The stock market finished the day yesterday with mild gains, but all of the major averages closed well off their highs for the day.  This would be disappointing on most days, but given how much the market has rallied over the past three weeks…and how strongly it advanced on Tuesday…yesterday’s decline from the morning highs is something that should be thought of as normal and healthy.  We’d also note that the yield on 10yr note popped back above 4.5% yesterday, so that’s another reason why the lack of upside follow-through yesterday was not a surprise.

 Bond yields have declined slightly this morning, but the stock futures are still trading a bit lower after several earnings reports came in lower than expectations.  Last night, Cisco (CSCO) and Palo Alto Networks (PANW) reported lower-than-expected earnings/guidance…and this morning, WMT is trading 7% lower on their renewed comments about the weakness of the consumer (especially in late October).  Thus, the concern over earnings is somewhat offsetting the impact of lower bond yields.

 Of course, we could see a situation where concerns over the consumer and the economy will turn into one where lower bond yields will actually cause the stock market to decline, but that scenario still seems to exist somewhere in the future right now.  However, the fact that over the past 70 years…whenever a sharp/extended increase in bond yields has been followed by a significant decline in those yields, it has then been followed by a deep correction in the stock market…means that this scenario is not out of the question at some point in the future.  (In other words, if a sharp decline in yields signals a significant slowdown in the economy…or a recession…that kind of move in yields will suddenly become a bearish development.)

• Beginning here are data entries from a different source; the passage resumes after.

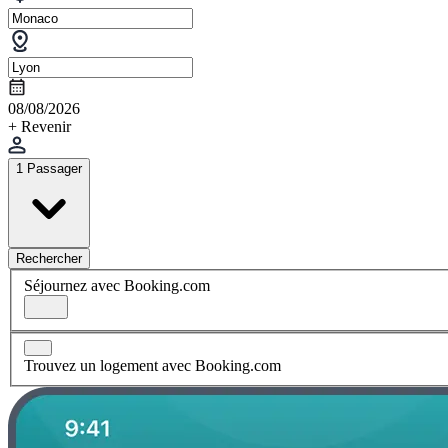
08/08/2026
+ Revenir
1 Passager
Rechercher
Séjournez avec Booking.com
Trouvez un logement avec Booking.com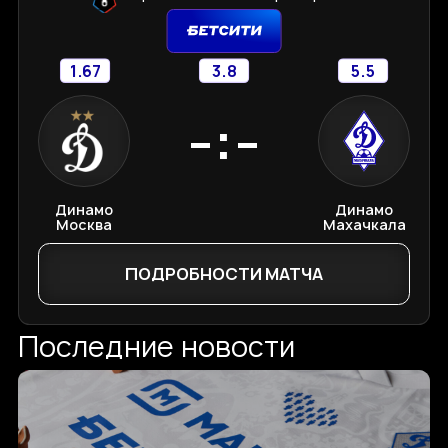
1.67
3.8
5.5
-:-
Динамо
Динамо
Москва
Махачкала
ПОДРОБНОСТИ МАТЧА
Последние новости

 The decline in the price of Nvidia (NVDA) yesterday caught some investors by surprise.  Don’t get us wrong, the drop was only 1.5%.  So, after a 23% jump off its late-October low, this decline was not something that raised any warning flags on the stock.  However, the fact that it rolled over from the $500 level…which was also its high from the summer…did make it an interesting development. 

 There is absolutely no question that NVDA has been an unbelievable stock this year.  It’s YTD rally of over 230% has been fabulous.  However, it is worth noting that the vast majority of that gain came by the middle of July.  Therefore, the stock has been stuck in the middle of a sideways range for several months now.  Thankfully, NVDA was able to bounce strongly off the bottom of that range three weeks ago.  Now, it is testing the top end of that range…and whether it can finally break above that range…or roll back over and fall back into the middle of it…will be very important for how the stock finishes the year (and very likely how the rest of the market behaves into year-end as well).

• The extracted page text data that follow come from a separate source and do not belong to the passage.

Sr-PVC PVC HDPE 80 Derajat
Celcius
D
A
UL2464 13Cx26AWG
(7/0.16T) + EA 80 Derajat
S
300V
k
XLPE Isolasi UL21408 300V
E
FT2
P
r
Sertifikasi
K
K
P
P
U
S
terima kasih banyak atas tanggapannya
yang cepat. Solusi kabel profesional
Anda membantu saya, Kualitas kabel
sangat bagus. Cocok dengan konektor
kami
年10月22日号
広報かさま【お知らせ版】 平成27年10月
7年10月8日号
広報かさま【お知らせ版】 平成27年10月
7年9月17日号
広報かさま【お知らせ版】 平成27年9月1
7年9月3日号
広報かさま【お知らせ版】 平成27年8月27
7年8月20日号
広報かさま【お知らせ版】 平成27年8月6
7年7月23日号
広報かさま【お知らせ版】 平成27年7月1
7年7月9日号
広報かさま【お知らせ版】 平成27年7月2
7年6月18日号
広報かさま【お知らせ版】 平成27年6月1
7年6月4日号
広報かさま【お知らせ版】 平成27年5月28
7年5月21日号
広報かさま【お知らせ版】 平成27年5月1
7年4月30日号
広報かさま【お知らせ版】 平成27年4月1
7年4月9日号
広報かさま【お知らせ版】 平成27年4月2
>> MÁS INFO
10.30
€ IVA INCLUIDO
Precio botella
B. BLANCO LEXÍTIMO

 With NVDA’s earnings report coming after the close on Tuesday, we should get our answer at some point soon.  There are plenty of reasons to think that NVDA will report another great quarter.  However, we have to remember that they have reported extraordinary earnings each of the last two quarters…but the reaction to each report was decidedly different.  When they reported in May, the stock jumped in a MAJOR way…and then kept on rising over the next two months.  However, when they reported in August, the stock rolled over (after an initial jump)…and declined almost 20% over the next two months.  Therefore, there is no guarantee that another good report will cause another extended rally…especially now that NVDA has become overbought after its recent big run.  

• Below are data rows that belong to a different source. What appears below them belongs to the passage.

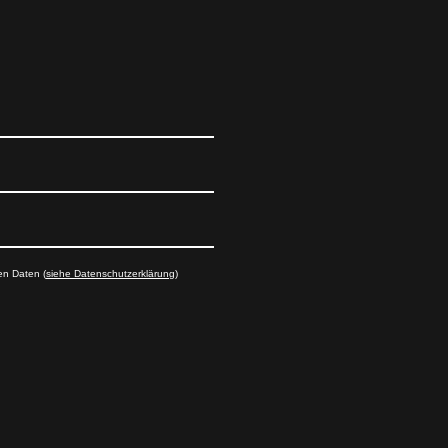
en Daten (
siehe Datenschutzerklärung
)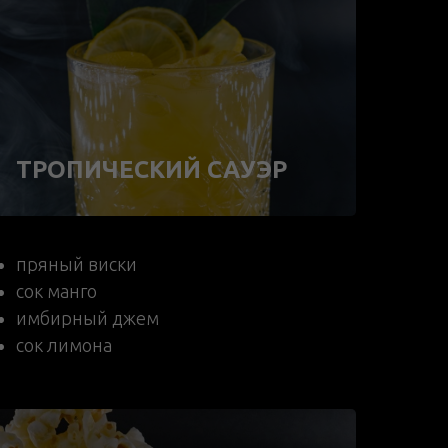
ТРОПИЧЕСКИЙ САУЭР
пряный виски
сок манго
имбирный джем
сок лимона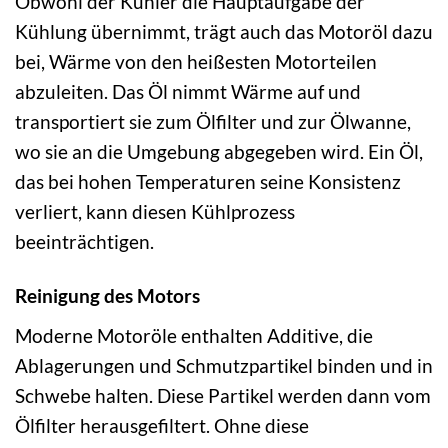
Obwohl der Kühler die Hauptaufgabe der
Kühlung übernimmt, trägt auch das Motoröl dazu
bei, Wärme von den heißesten Motorteilen
abzuleiten. Das Öl nimmt Wärme auf und
transportiert sie zum Ölfilter und zur Ölwanne,
wo sie an die Umgebung abgegeben wird. Ein Öl,
das bei hohen Temperaturen seine Konsistenz
verliert, kann diesen Kühlprozess
beeinträchtigen.
Reinigung des Motors
Moderne Motoröle enthalten Additive, die
Ablagerungen und Schmutzpartikel binden und in
Schwebe halten. Diese Partikel werden dann vom
Ölfilter herausgefiltert. Ohne diese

 Thankfully, we have a very distinct level to watch as the stock trades in the days following their earnings announcement.  If it can move above $500 in a meaningful way…and stay above it as we move past the Thanksgiving Holiday week…it’s going to be very bullish.  If, however, it rolls-over in any material way (even if that comes after another initial pop), it’s going to create some headwinds for NVDA…and likely the rest of the tech sector…in the month of December. 

 NVDA is a GREAT company with GREAT prospects.  It will almost certainly be trading at a much higher level 5 years from now compared to where it is today.  However, no stock moves in a straight line, so we’ll want to see how it trades during the week or so following its earnings report.  How it trades should have a big impact on the tech sector for the rest of the year…and very likely for the entire stock market as well.

 In other words, the action in the stock market over the past three weeks has been quite good.  It has been the kind that is usually followed by more upside movement.  However, we’ll still need to keep a close eye on bond yields…and the action in important stocks like NVDA…to decipher how the stock market will perform over the last 5-6 weeks of 2023.